Greg Ebrill

Personal information
- Born: 25 May 1979 (age 47) Newcastle, New South Wales, Australia

Playing information
- Position: Second-row, Lock
Club
| Years | Team | Pld | T | G | FG | P |
| 1999 | Manly Warringah Sea Eagles | 6 | 0 | 0 | 0 | 0 |
| 2000–01 | Northern Eagles | 33 | 1 | 0 | 0 | 4 |
| 2002 | Salford City Reds | 22 | 1 | 0 | 0 | 4 |
|  | Total | 61 | 2 | 0 | 0 | 8 |
- Source:

= Greg Ebrill =

Australian rugby league footballer

Greg Ebrill (born 25 May 1979) is an Australian former professional rugby league footballer who played in the 1990s and 2000s. He played for the Manly Warringah Sea Eagles, Northern Eagles, and Salford City Reds he primarily played forward.

==Playing career==
Ebrill made his first grade debut for the Manly Warringah Sea Eagles from the bench in his side's 28−22 victory over the North Sydney Bears at North Sydney Oval in round 20 of the 1999 season. With the dissolution of the Sea Eagles at season's end, Ebrill's stint at the Sea Eagles ended at the conclusion of the 1999 season, He played 6 games for the Sea Eagles.

In 2000, Ebrill joined the newly formed Northern Eagles following the Seas Eagles' merger. He played his last game for the Eagles in his side's 38-22 loss to eventual minor premiers the Parramatta Eels at Parramatta Stadium in round 25 of the 2001 season. After two seasons in which the Northern Eagles merger was wracked by internal strife and poor team performances, Ebrill left the Northern Eagles at the end of the 2001 season. He played 33 games and scored 1 try for the Northern Eagles.

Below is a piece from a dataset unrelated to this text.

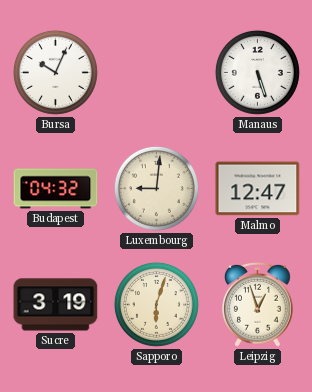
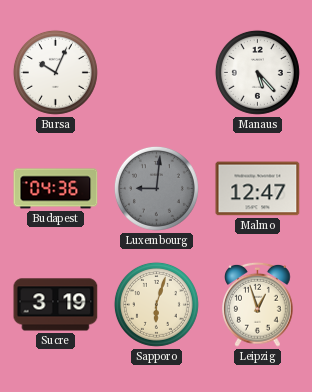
Manaus: 5:27 -> 5:23
Budapest: 04:32 -> 04:36
Luxembourg dial: cream -> grey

In 2002, Ebrill joined English Super League side, the Salford City Reds. After playing 22 games and scoring 1 try for the Reds, Ebrill left Salford at the end of the 2002 Super League season.

==Post playing==
Following his retirement from rugby league, Ebrill has since worked as a construction worker in the Newcastle area.